=== Task to carry out ===
Without changing a word, repeat the data, and include no pictures.

-- Supplied records follows --

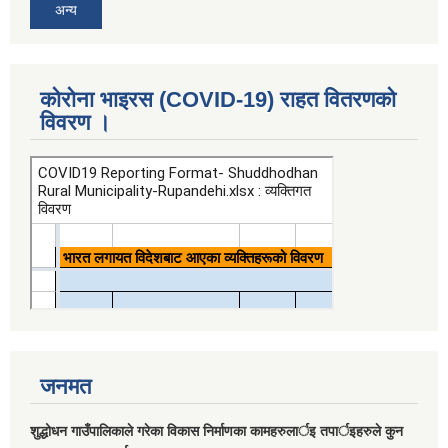
अन्य
कोरोना भाइरस (COVID-19) राहत वितरणको
विवरण ।
जनमत
शुद्धोधन गाउँपालिकाले गरेका विकास निर्माणका कामहरुलार्इ तपार्इहरुले कुन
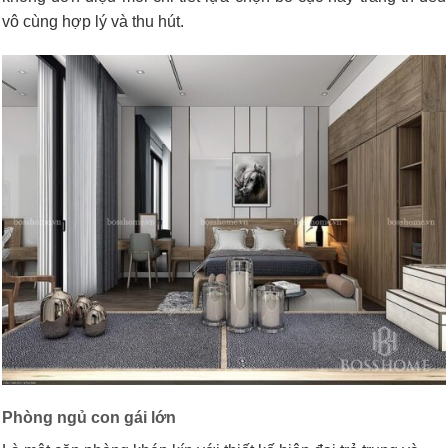
vô cùng hợp lý và thu hút.
Phòng ngủ con gái lớn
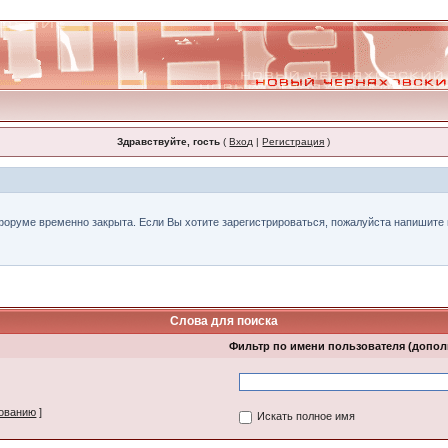
Здравствуйте, гость
(
Вход
|
Регистрация
)
форуме временно закрыта. Если Вы хотите зарегистрироваться, пожалуйста напишите н
Слова для поиска
Фильтр по имени пользователя (допо
зованию
]
Искать полное имя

-- Supplied records concluded --

=== Your solution ===
अन्य
कोरोना भाइरस (COVID-19) राहत वितरणको
विवरण ।
जनमत
शुद्धोधन गाउँपालिकाले गरेका विकास निर्माणका कामहरुलार्इ तपार्इहरुले कुन
vô cùng hợp lý và thu hút.
Phòng ngủ con gái lớn
Здравствуйте, гость
(
Вход
|
Регистрация
)
форуме временно закрыта. Если Вы хотите зарегистрироваться, пожалуйста напишите н
Слова для поиска
Фильтр по имени пользователя (допо
зованию
]
Искать полное имя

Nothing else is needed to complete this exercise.